Task requirements: Reproduce, from the lines below, exactly the stretch that begins at the line containing "Филокартия (открытки и фото) (389, 289)" and ends at the line containing "О нас (433, 1763)", both included.

Saved data entries:
###

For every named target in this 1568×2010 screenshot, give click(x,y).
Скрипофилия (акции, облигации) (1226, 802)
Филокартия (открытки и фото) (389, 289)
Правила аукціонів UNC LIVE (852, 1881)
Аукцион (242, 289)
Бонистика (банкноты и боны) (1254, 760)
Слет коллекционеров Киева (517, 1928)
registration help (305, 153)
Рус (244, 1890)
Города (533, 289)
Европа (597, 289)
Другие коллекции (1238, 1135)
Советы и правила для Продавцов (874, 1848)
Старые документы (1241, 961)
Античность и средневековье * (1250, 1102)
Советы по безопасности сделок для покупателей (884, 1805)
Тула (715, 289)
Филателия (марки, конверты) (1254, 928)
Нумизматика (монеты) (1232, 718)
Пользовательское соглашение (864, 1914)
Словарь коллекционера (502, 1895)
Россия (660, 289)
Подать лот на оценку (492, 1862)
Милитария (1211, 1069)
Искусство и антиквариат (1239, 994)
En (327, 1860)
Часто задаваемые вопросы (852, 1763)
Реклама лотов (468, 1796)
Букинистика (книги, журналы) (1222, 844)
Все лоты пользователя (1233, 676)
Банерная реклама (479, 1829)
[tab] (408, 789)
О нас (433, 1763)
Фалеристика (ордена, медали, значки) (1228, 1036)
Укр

###

Answer box:
Филокартия (открытки и фото) (389, 289)
Правила аукціонів UNC LIVE (852, 1881)
Аукцион (242, 289)
Бонистика (банкноты и боны) (1254, 760)
Слет коллекционеров Киева (517, 1928)
registration help (305, 153)
Рус (244, 1890)
Города (533, 289)
Европа (597, 289)
Другие коллекции (1238, 1135)
Советы и правила для Продавцов (874, 1848)
Старые документы (1241, 961)
Античность и средневековье * (1250, 1102)
Советы по безопасности сделок для покупателей (884, 1805)
Тула (715, 289)
Филателия (марки, конверты) (1254, 928)
Нумизматика (монеты) (1232, 718)
Пользовательское соглашение (864, 1914)
Словарь коллекционера (502, 1895)
Россия (660, 289)
Подать лот на оценку (492, 1862)
Милитария (1211, 1069)
Искусство и антиквариат (1239, 994)
En (327, 1860)
Часто задаваемые вопросы (852, 1763)
Реклама лотов (468, 1796)
Букинистика (книги, журналы) (1222, 844)
Все лоты пользователя (1233, 676)
Банерная реклама (479, 1829)
[tab] (408, 789)
О нас (433, 1763)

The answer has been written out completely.